What’s better: having a father that is a two-bite boxer loosely connected to the mob or having a dad that is a wannabe big shot loosely connected to the mob? Having trouble deciding? What if after your dad the boxer died, you got to hang out with a blind dude named Stick that was constantly training you to be a soldier in a war? What if Stick kept details about the war super vague?
Episodes 7 and 8 of Marvel’s Daredevil on Netflix should have been combined into a single 2-hour long episode called “Daddy Issues.”
Flashbacks from previous episodes did a thorough job in detailing the needed information about Matt Murdock and “Battling” Jack. Episode 7 gave us a look into Matt’s world following the death of his dad and dealing with the overwhelming nature of his growing sensory perceptions. As he lays in his orphan’s bed, he screams to drown out the sounds. The scene was interesting, but let’s face it, it is something we’ve seen before. Most recently, we saw a boy in Smallville, KS trying to hone his skills in The Man of Steel. Out of nowhere, Stick comes waltzing in to teach Matty how to harness his skills. Stick has an agenda, but I’ll be damned if I know what it is. Did Stick lose his mind at some point? Did Stick ever have a mind? Is Stick played by Lenard Nimoy? Didn’t he die? So many questions, so few answers.
Episode 7 mostly felt like a throw away episode to me. It introduced a larger crime world that is operating on a transcontinental level, but we only received questions. Why is this little kid chained up in a cargo container, and if he is so powerful/ valuable, how could he be killed by a blind man’s arrow? QUESTIONS!! Later, I will likely appreciate this episode, but I’m in an instant gratification binge, I cannot wait for time to pass.
Part 2 of “Daddy Issues” focused on Wilson Fisk’s backstory, and what a back story it is. We actually see our first glimpse of little Willy as big Willy is going through his super-OCD morning routine. It looks a bit like this: Wake up from a nightmare, cook a two-egg omelet, get your baguette on your bread plate, sprinkle a pinch of salt and a dash of fresh chives and dig in. Oh, and don’t forget to crazily pull up the left sleeve of your obnoxious kimono/bathrobe so you don’t touch your eggs with it. While digesting, stroll down your closet to pick out a blackish suit with a blackish shirt and some ugly cufflinks. Finish off by looking in the mirror to see a blood-spattered cubby kid. I thought momentarily that it could be a young Foggy, but it was a different kind of chubby.

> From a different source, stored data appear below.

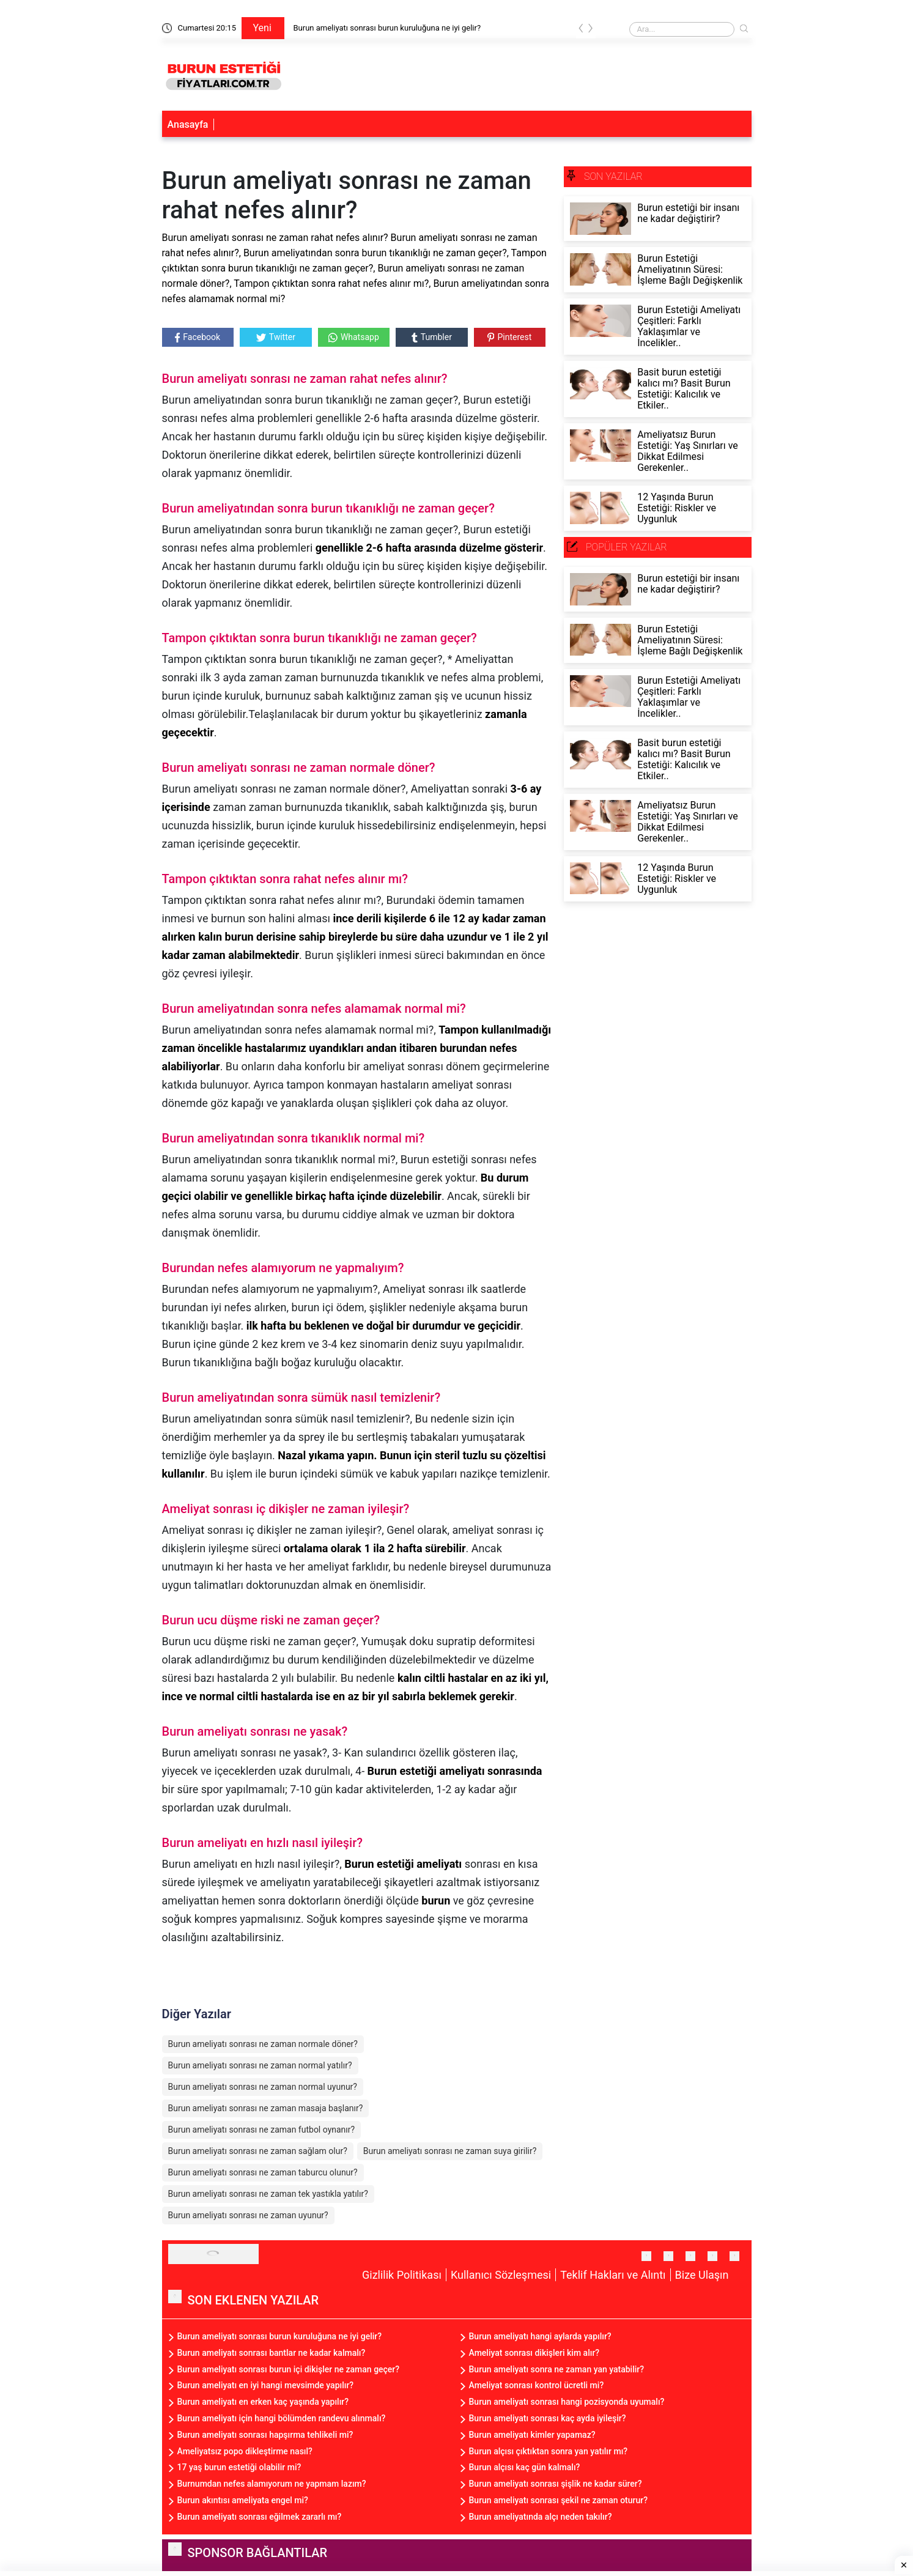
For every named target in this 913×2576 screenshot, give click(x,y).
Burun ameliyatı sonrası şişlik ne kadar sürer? (555, 2484)
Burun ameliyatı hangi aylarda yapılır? (540, 2336)
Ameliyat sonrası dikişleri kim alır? (534, 2353)
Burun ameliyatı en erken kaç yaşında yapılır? (263, 2402)
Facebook (197, 337)
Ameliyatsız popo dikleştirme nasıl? (244, 2451)
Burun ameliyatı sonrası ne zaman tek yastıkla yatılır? (268, 2194)
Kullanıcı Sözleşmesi (501, 2274)
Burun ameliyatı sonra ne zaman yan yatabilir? (557, 2369)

In flashbacks, Mr. Fisk is a douchy, wife-beating hothead that clearly makes impulsive choices with poor odds of victory. About the same odds of him winning the city election, 0. He teaches Wilson that he is worthless and the subtleties of kicking a man while he’s down. You know, father and son stuff. The child-rearing fails when, after sitting Willy in front of a white, textured wall (Think Hare in a Snow Storm) to think about his future, dad beats that crap out of mom for getting mouthy (Is that insensitive?). Wilson decides quickly what his future holds as he creams his dad with the business end of a claw hammer and proceeds to smash his skull repeatedly. To my recollection, we have only seen Fisk two people to this point: Russian brother number 1 and dear-old dad – both had their skulls broken into a billion bits.
We flash to the present to see Wilson imparting this story to Vanessa. She reacts with a fairly inappropriate amount of arousal. She breaks his morning routine by getting busy and we assume that she is part of his decision to go public just as Ben was going to break the story conceived by Daredevil in a rainy alley.
After 8 episodes, it appears that it’s better to have killed your dad with a hammer rather than him being killed by mobsters. Even with Stick’s training, Murdock can’t compete with the power or pathology of Fisk.
Consume.Review.Repeat. rates episodes 7 and 8 of Marvel’s Daredevil 8.5 meatball subs with extra syringes out of 10.